> Task brief
Leave out every line that comes before the one containing "como usar o marketing digital no turismo", and reproduce the rest of the listing below exactly, through its last line.

***** Data to use *****

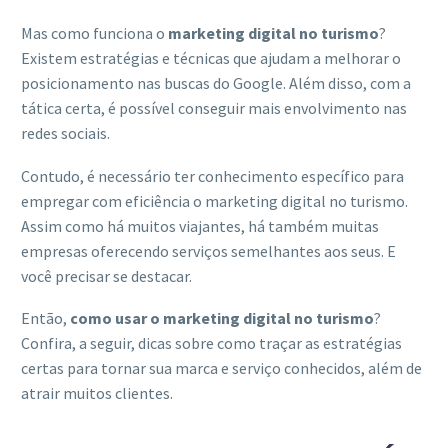
Mas como funciona o
marketing digital no turismo
?
Existem estratégias e técnicas que ajudam a melhorar o
posicionamento nas buscas do Google. Além disso, com a
tática certa, é possível conseguir mais envolvimento nas
redes sociais.
Contudo, é necessário ter conhecimento específico para
empregar com eficiência o marketing digital no turismo.
Assim como há muitos viajantes, há também muitas
empresas oferecendo serviços semelhantes aos seus. E
você precisar se destacar.
Então,
como usar o marketing digital no turismo
?
Confira, a seguir, dicas sobre como traçar as estratégias
certas para tornar sua marca e serviço conhecidos, além de
atrair muitos clientes.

*****

> Answer to this exercise
como usar o marketing digital no turismo
?
Confira, a seguir, dicas sobre como traçar as estratégias
certas para tornar sua marca e serviço conhecidos, além de
atrair muitos clientes.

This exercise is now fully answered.